Treating Breast Cancer with Tamoxifen May Also Protect the Heart (dateline February 25, 2005)
Researchers have long known that the drug tamoxifen (brand name, Nolvadex) can help treat or prevent breast cancer in some women. However, according to a new study, tamoxifen may also significantly reduce the risk of heart attack or heart stress symptoms such as angina (severe chest pain). Past studies have shown that tamoxifen may reduce LDL ("bad") cholesterol. According to the new study, published in the journal Cancer, heart benefits typically occur within two years of tamoxifen use and remain for the duration of treatment.
Tamoxifen has been prescribed to women for over two decades to help treat breast cancer. More recently, tamoxifen has been used as to treat early stage breast cancer after breast surgery (lumpectomy or mastectomy). Tamoxifen has been shown to help prevent the original breast cancer from returning after breast surgery while also hindering the development of new cancers in the opposite breast.
In late 1998, tamoxifen became the first drug to be approved by the U.S. Food and Drug Administration (FDA) to prevent breast cancer after research showed it reduced the chances of developing breast cancer by 50% in women at high risk.
Tamoxifen is an "anti-estrogen" and works by competing with estrogen to bind to estrogen receptors in breast cancer cells that are estrogen-sensitive. About 80% of breast cancer patients have estrogen-sensitive breast cancer. By blocking estrogen in the breast, tamoxifen helps slow the growth and reproduction of breast cancer cells.

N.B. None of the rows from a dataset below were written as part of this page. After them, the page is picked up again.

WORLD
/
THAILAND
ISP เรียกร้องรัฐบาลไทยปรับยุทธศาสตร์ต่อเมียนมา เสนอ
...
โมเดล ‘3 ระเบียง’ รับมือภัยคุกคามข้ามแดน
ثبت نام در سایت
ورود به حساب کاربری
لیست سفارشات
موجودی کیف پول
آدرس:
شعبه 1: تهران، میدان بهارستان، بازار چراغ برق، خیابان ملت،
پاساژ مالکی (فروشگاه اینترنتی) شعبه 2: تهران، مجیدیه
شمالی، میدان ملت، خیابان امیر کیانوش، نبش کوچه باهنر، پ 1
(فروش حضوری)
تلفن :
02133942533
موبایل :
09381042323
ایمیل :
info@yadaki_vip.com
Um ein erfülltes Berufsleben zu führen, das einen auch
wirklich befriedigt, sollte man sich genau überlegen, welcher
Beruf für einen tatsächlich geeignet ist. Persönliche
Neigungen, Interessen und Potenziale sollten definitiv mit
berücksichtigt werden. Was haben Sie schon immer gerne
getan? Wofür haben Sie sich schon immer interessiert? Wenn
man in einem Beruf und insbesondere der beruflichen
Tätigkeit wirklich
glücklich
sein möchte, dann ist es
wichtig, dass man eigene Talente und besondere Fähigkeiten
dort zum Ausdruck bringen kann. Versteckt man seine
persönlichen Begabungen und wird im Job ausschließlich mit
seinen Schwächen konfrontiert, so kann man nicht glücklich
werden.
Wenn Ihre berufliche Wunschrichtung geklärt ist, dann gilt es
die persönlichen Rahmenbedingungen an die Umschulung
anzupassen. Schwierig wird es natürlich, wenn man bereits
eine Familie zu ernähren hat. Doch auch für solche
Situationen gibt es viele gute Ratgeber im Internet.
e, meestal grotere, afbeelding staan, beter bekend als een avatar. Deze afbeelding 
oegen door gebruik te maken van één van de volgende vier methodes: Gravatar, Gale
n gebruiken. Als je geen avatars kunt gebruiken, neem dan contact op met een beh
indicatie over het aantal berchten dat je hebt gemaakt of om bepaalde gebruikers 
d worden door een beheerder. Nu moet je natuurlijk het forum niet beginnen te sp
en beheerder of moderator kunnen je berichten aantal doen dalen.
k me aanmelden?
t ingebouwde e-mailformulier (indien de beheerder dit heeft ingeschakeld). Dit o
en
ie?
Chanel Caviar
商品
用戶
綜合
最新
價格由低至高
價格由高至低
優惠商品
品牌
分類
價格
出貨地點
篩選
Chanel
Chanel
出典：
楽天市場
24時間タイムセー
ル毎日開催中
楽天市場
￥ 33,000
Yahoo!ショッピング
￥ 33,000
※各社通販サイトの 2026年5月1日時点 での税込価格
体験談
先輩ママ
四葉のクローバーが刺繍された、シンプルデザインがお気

To study whether tamoxifen can protect the heart in addition to treating or preventing breast cancer, Brian D. Bradbury, D.Sc., M.A. and his colleagues of Boston University's Schools of Medicine and Public Health reviewed over 3,000 medical records of breast cancer patients treated with tamoxifen and over 4,000 medical records of patients with other cancers (bladder, colorectal, or non-melanoma skin cancers) who had not treated with tamoxifen.
The study results showed that the women on tamoxifen were significantly less likely to develop symptomatic heart disease than those who did not receive tamoxifen. The protective effect began within two years of beginning tamoxifen treatment and remained for the duration of treatment (in the study, this duration was five years). Because tamoxifen slightly increases the risk of endometrial cancer and other conditions, most women are prescribed to take tamoxifen for a period of five years to help treat breast cancer.
While the results of this study show that tamoxifen may help protect the heart, tamoxifen is a breast cancer treatment and is not prescribed for cardiovascular disease. Thus, heart protection appears to be an added benefit of the treatment.
Tamoxifen is associated with a number of side effects, most of them temporary. These include hot flashes and other menopausal symptoms. Tamoxifen has also been linked to other potentially serious conditions, including endometrial cancer, serious blood clots, and stroke. While the benefits of treating breast cancer with tamoxifen typically outweigh the risks for most breast cancer patients, the decision to use tamoxifen should be made carefully by the physician and patient together, taking into account the patients individual medical situation.